将小写的字符串转换为大写？ 在C中

Question

My professor gave me some exercises in C language... In one of them I have to pass a string as an argument to a function, this function will verify the existence of lower case letters in the array and convert it into upper case letter;

Actually there's a function to do such a thing, but I can't use string.h.

Does anyone have an idea to do it?

void converterup(char palavra[])
{
    int i;

    for(i = 0; i < 10; i++)
    {
        if(palavra[i] != 'a')
        {
            palavra[i] == 'A';
        }
    }

Would be something like this?

Answer 1

you need to include <ctype.h> before using function toupper , then use it like in example below (I edited your code, need to adjust it for your needs):

for(i = 0; i < 10; i++){
    palavra[i] = toupper(palavra[i]);
}

this loop will convert 10 first characters to their upper ascii equivalents

or if you cannot use standard functions, you can use function like this:

char myUpperChar(char x){
    const int delta = 'a' - 'A'; //'a' has ascii code 97 while 'A' has code 65
    if(x <= 'z' && x >= 'a'){
        x -= delta;
    }
    return x;
}

Answer 2

If a character is between 'a' and 'z', you could just add ('A' - 'a') to it to convert it to upper.

char input, output;
int diff = 'A' - 'a';

output = input;
if ('a' <= input && input <= 'z')
  output += diff;

return output;

Answer 3

I guess your professor is expecting something more basic without external functions, like this.

char str[] = "hello";
int len = sizeof(str) / sizeof(char);
int i;
for(i = 0; i < len; i++) {
    int ascii = str[i];
    if(ascii >= 97 && ascii <= 122) {// 97 => 'a' and 122 => 'z' in ascii
        str[i] = (char) (ascii - 32); // 32 is the ascii substraction of lower 
    }                             // and upper letters 'a' - 'A'
}

Then output would be:

HELLO

Answer 4

function will verify the existence of lower case letters in the array and convert it into upper case letter;

I can't use string.h.

Then you have to do conversion yourself.
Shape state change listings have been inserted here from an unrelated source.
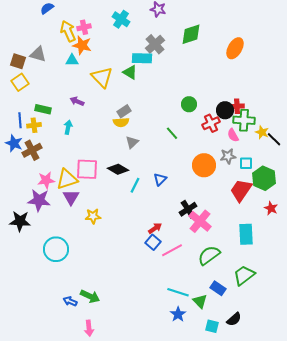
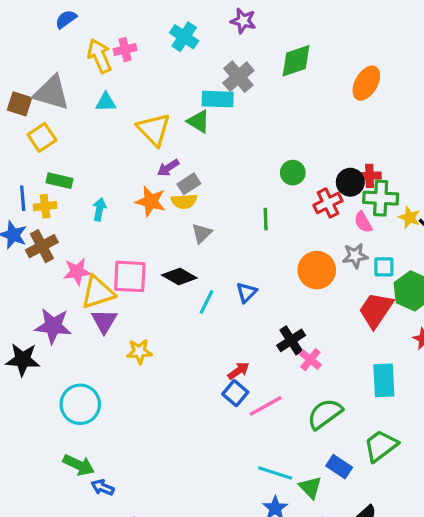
orange star: (82, 45) -> (151, 201), moved
gray triangle: (38, 54) -> (51, 93), size x1.4
yellow square: (20, 82) -> (42, 137), moved
purple arrow: (77, 101) -> (168, 168), moved, turned -56
green line: (172, 133) -> (266, 219), turned 40
pink star: (46, 180) -> (77, 272), moved
pink cross: (200, 221) -> (310, 360), size x0.6
green arrow: (90, 296) -> (79, 465), moved

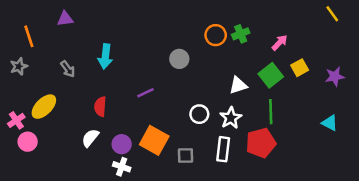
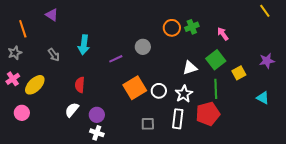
purple triangle: (65, 19) -> (52, 15), turned 40
pink arrow: (280, 43) -> (223, 34), turned -80
yellow square: (300, 68) -> (239, 73), moved
purple line: (145, 93) -> (116, 59), moved
pink cross: (16, 120) -> (13, 79), moved
orange square: (154, 140) -> (135, 88), moved, turned 30

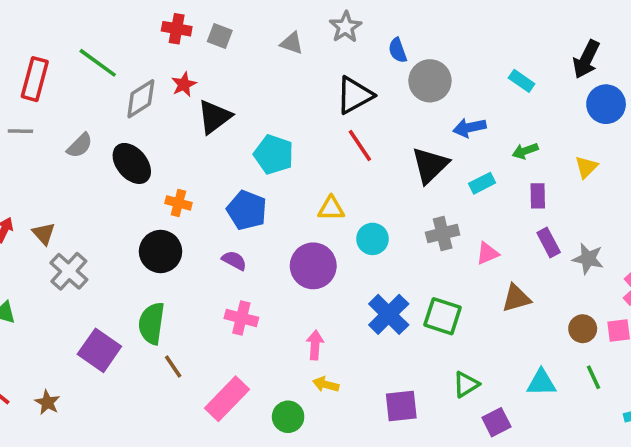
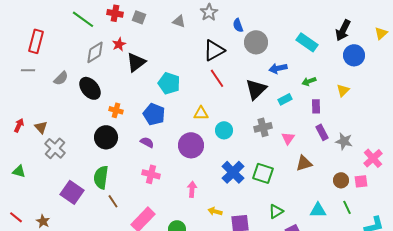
green line: (98, 63) -> (83, 19), moved
cyan rectangle: (522, 81) -> (307, 42), size x1.5
pink triangle: (487, 253) -> (288, 138), turned -32
yellow arrow: (326, 384) -> (215, 211), moved

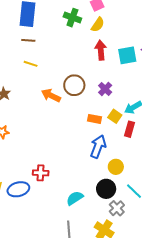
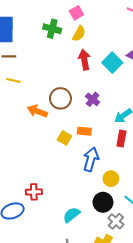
cyan square: (127, 55) -> (112, 63), turned -30
yellow square: (115, 116) -> (64, 138), moved

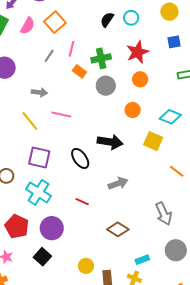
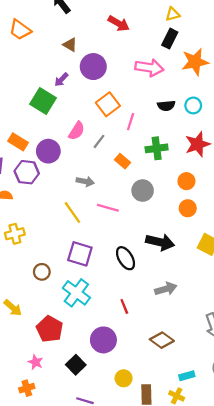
black semicircle: (107, 20) -> (166, 106), turned -133
pink semicircle: (28, 26) -> (77, 131), moved
pink line: (72, 49) -> (131, 122), moved
orange rectangle: (79, 71) -> (122, 161), moved
orange circle: (140, 79) -> (186, 181), moved
gray circle: (106, 86) -> (143, 191), moved
red line: (82, 202) -> (124, 306), turned 40
purple circle: (52, 228) -> (103, 340), moved

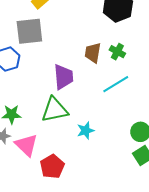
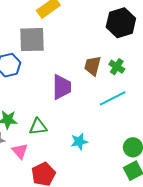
green triangle: (55, 110) -> (38, 127), moved, size x0.7
pink triangle: (26, 145) -> (20, 151), size x0.7

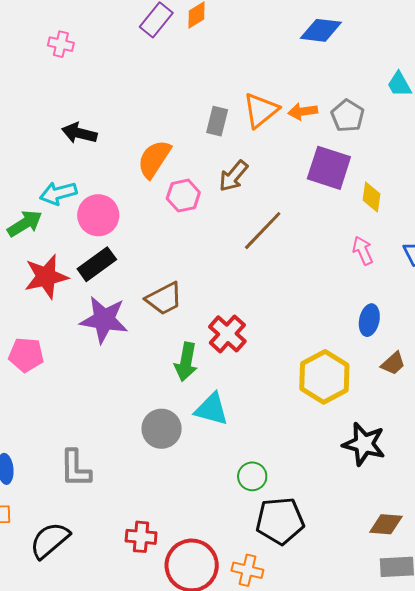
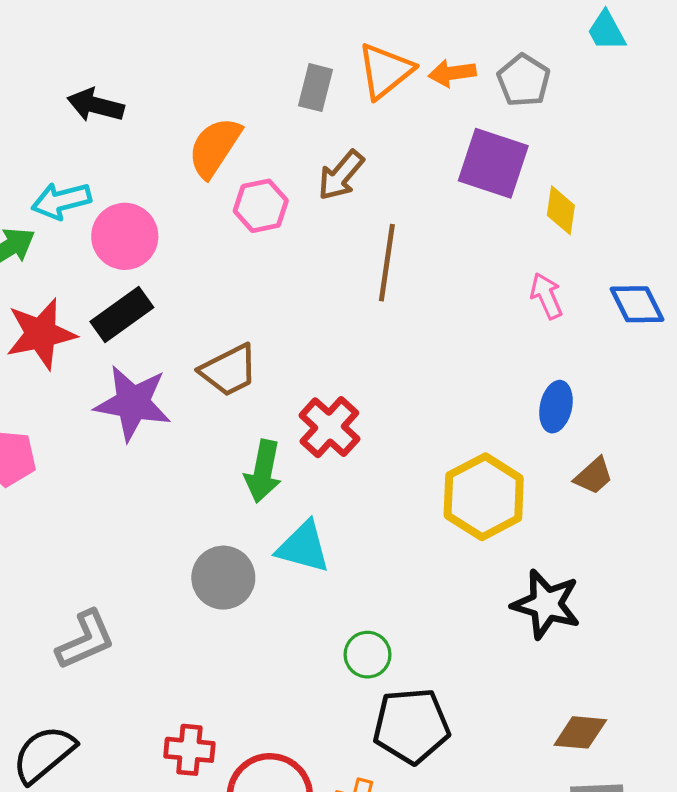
brown line: (263, 231) -> (387, 263), turned -36
gray L-shape: (75, 468) -> (86, 640), turned -114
Take a look at the ASCII chart. Then you can notice that small and capital letters are 0x40 apart. 0x40 happens to be space ' ' ;

Loop through your array and convert only the small letters

arr[i] <= 'z' && arr[i] >= 'a'

remember that small and capital letters are ' ' apart.

arr[i] = arr[i] - ' ' ;

advance to next character in the array by increasing the index i++ and stop when you encounter the end of the string arr[i]=='\\0' .

#include <stdio.h>

void converterup(char arr[])
{
    size_t i = 0;

    if(arr == NULL) return;

    while(arr[i]) // loop till the '\0'; this is equivalent to `arr[i]!='\0'`
    {
        if(arr[i] <= 'z' && arr[i] >= 'a'){
          arr[i] = arr[i] - ' ' ;
        }

        i++;
    }
}

int main(void)
{
    char str[] = "Hello World!";

    converterup(str);

    printf("%s",str);

    return 0;
}

Test:

HELLO WORLD! 

Answer 5

Check out my code guys, is it acceptable?

#include <stdio.h>
#include <stdlib.h>
#include <locale.h>

    void strupr(char palavra[])
    {
        int i;

        for(i = 0;palavra[i] > 60 && palavra[i] < 122; i++)
        {
            printf("%c", palavra[i] - 32);
        }
    }

    int main(void)
    {
        setlocale(LC_ALL, "");
        char palavra[10];

            printf("Insira uma palavra maiúsculas: "); gets(palavra);
            printf("Valor com conversão: ");
            strupr(palavra);


        return 0;
    }